• [What to work on] Scan the records below and report how many lines contain the word "Bäckhed", giving the number by itself.
(Records supplied)
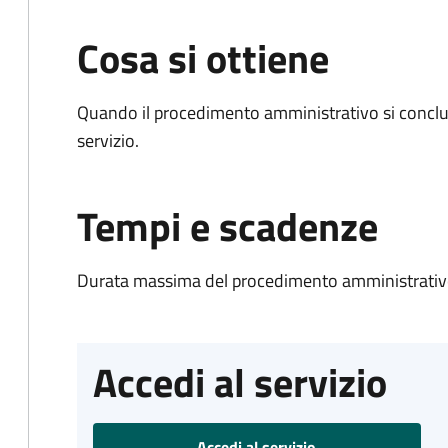
Cosa si ottiene
Quando il procedimento amministrativo si conclud
servizio.
Tempi e scadenze
Durata massima del procedimento amministrativo
Accedi al servizio
Accedi al servizio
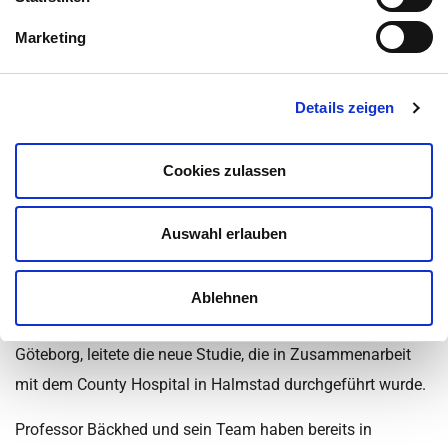
Inhaltsüberblick
Marketing
Kategorie:
Bakterien und Viren
,
Krankheiten
,
Magen-Darm-
Details zeigen
Erkrankungen
,
Nachrichten
,
News - Gesundheit
,
Ratgeber
,
Schwangerschaft
,
Wissen
Zuletzt aktualisiert am 25. November 2022 um 13:41
Cookies zulassen
Darmbakterien lernen und
Auswahl erlauben
unterstützen sich gegenseitig
Fredrik Bäckhed, Professor für Molekulare Medizin an der
Ablehnen
Sahlgrenska-Akademie der schwedischen Universität
Göteborg, leitete die neue Studie, die in Zusammenarbeit
mit dem County Hospital in Halmstad durchgeführt wurde.
Professor Bäckhed und sein Team haben bereits in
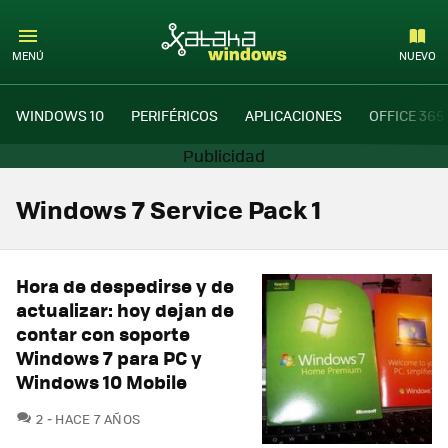
MENÚ
NUEVO
WINDOWS 10
PERIFÉRICOS
APLICACIONES
OFFICE 365
Windows 7 Service Pack 1
Hora de despedirse y de
actualizar: hoy dejan de
contar con soporte
Windows 7 para PC y
Windows 10 Mobile
COMENTARIOS
2
HACE 7 AÑOS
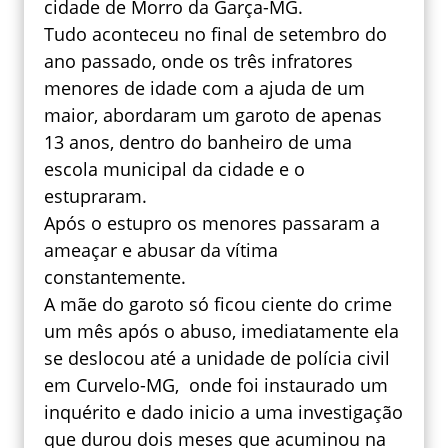
cidade de Morro da Garça-MG.
Tudo aconteceu no final de setembro do
ano passado, onde os três infratores
menores de idade com a ajuda de um
maior, abordaram um garoto de apenas
13 anos, dentro do banheiro de uma
escola municipal da cidade e o
estupraram.
Após o estupro os menores passaram a
ameaçar e abusar da vítima
constantemente.
A mãe do garoto só ficou ciente do crime
um mês após o abuso, imediatamente ela
se deslocou até a unidade de polícia civil
em Curvelo-MG, onde foi instaurado um
inquérito e dado inicio a uma investigação
que durou dois meses que acuminou na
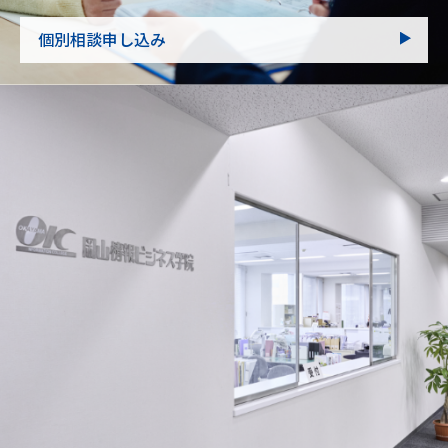
個別相談申し込み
(End Records supplied)
• [Response box] 2